回到封府的時候,虞洛芽累得想原地癱倒,連着幾日的守靈,搞得她心力交瘁。她與秦雨淞二人靠在一起,路過的賀無霜看了眼他們,停了下來,道:“虞姑娘這麽累,怎麽不去靠在雲雁身上?”

虞洛芽不想理他,現在他知道自己眼睛好了,肯定想着給她出壞招呢。

雲雁恰好走了過來,賀無霜繼續說道:“虞姑娘這次為了幫二公子洗脫罪名,那叫一個感天動地,這麽大的恩情,怕是得以身相許吧。”

虞洛芽:“……”

會說話你就多說點。

秦雨淞噗嗤一聲笑了出來:“以身相許?哈哈哈哈哈,你說雲師弟?想想都覺得不可能。”

賀無霜又說:“連我這個外人都看得出來虞姑娘對二公子情意綿綿,這次幫了他這麽大一個忙,要我說啊,直接就娶了吧。”

虞洛芽暗道:哪裏情意綿綿了?

賀無霜可真是鹹吃蘿蔔淡操心,那雲雁怎麽可能會娶她?他說這話出來,就是故意嘲弄她的吧?

可下一秒就聽見不遠處的雲雁道了一句:“好。”

他這聲聲音铿锵有力,四周好多人都聽見了,紛紛朝他投去訝異的眼光。

就連賀無霜都驚訝了,他轉過頭去,“好?”

雲雁向着這邊看來,準确的說應該是向虞洛芽看來,他走了過來,道:“既然師妹對我情意綿綿,我又甚是喜歡師妹,那不如我們就……結契吧。”
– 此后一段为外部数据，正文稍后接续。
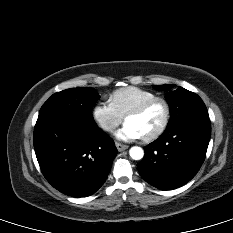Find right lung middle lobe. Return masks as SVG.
Returning <instances> with one entry per match:
<instances>
[{
  "mask_svg": "<svg viewBox=\"0 0 233 233\" xmlns=\"http://www.w3.org/2000/svg\"><path fill=\"white\" fill-rule=\"evenodd\" d=\"M100 98L89 87L66 89L53 94L41 107L38 118L53 114H70L93 121L92 107Z\"/></svg>",
  "mask_w": 233,
  "mask_h": 233,
  "instance_id": "1",
  "label": "right lung middle lobe"
}]
</instances>
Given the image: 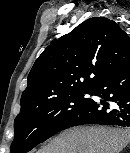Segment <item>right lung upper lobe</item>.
<instances>
[{
    "label": "right lung upper lobe",
    "instance_id": "cb5924a9",
    "mask_svg": "<svg viewBox=\"0 0 130 153\" xmlns=\"http://www.w3.org/2000/svg\"><path fill=\"white\" fill-rule=\"evenodd\" d=\"M128 62V35L110 19L89 18L35 61L18 115L69 93L91 91L101 78Z\"/></svg>",
    "mask_w": 130,
    "mask_h": 153
}]
</instances>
修仙之人,結成道侶之時必須要進行結契儀式,這才算真正的契約。

“哈?”

虞洛芽目瞪口呆,沒有什麽時候比現在更吃驚的了。

雲雁接着又說:“現在叔母剛走,我理應守孝三年,大婚暫時辦不了,但可以先結契。”

他這是腦袋被門卡了,還是被鬼附身了,怎麽可能同意與她結契?

玩笑!

這一定是玩笑!

四周的人也都驚訝得說不出話來了,雲雁還在看她,等待她的回答。

“雲表哥,你在說什麽?你要和她結契?”元善難以置信,大步沖了過來。

秦雨淞也終于回過神來,笑着推了一下雲雁:“你小子這玩笑可真是夠冷的。”

“雲雁,婚姻大事不可胡鬧!”這一句話,是塗山楚發出來的。

這話一出,聽起來就變了味,像是在吃醋、不滿,再加一絲管教。

虞洛芽心想雲雁說這話,不可能也是為了引起女主的注意吧。

雲雁轉眸看向了塗山楚,說:“師姐,我沒有胡鬧,我說的是認真的。我要娶小師妹。”

虞洛芽要瘋了,心中狂吼:雲雁,你不是喜歡師姐麽?你娶我做什麽?

雖然我在攻略你,但也沒有想過要嫁給你呀。

誰想嫁給一個大壞蛋啊?

“雲表哥,你是不是腦子還沒有清醒啊?”元善驚吓道,“要不然我再去給你叫個大夫?”

雲雁淺笑了一聲:“你們覺得我像是病了麽?”

病!

大病特病!

原書裏也沒有兩個人成親的劇情,這簡直就是荒唐。

雲雁走至虞洛芽身邊,在她耳邊低語:“哥哥過來了。”

虞洛芽擡起眼簾,看到封青玄走了過來,詢問旁側的人發生了何事。

“什麽?結契?”封青玄吃驚地望過來。

虞洛芽木然地站在原地,這個時候該給什麽反應好呢?原主的人設可是喜歡封青玄啊,自然不願意與雲雁結契了,但是她又會有點傲嬌,等着封青玄來勸她不要嫁。

“師妹,雲雁我先帶走,他的話你別理。”封青玄徑直走了過來。

可雲雁竟然往她身上一貼,雙手抱住了她的手臂,撒起了嬌來:“天地良心,我是真的想和師妹結契。哥哥,你要拆散我們嗎?”

“雲雁!”封青玄大喝一聲,在場的人皆是一震,封青玄氣場強大,年紀輕輕就有了封家家主的氣勢,“你在胡鬧些什麽?”

“胡鬧……”雲雁低低冷笑。

不過這也不怪封青玄,在雲音宗,雖然一直流傳着雲雁喜歡師妹的說法,但是他知道那不是真的,雲雁并不喜歡她,甚至還有點厭惡。

所以當他說出要結契這話時,封青玄第一時間不會覺得他喜歡她,只是覺得他在胡鬧。

他作為雲音宗大師兄,更作為雲雁的哥哥,自然不會允許他玩弄女孩的感情。

雲雁眼底幽幽,眼皮掀起,直視對面的人,勾唇反問:“那要是我說,我想和師姐結契呢?”

虞洛芽驚愕,這才是他內心真實所想吧。

剛才那些都是鋪墊,最後這句才是關鍵。

封青玄怔住了,這次他沒有第一時間吼他。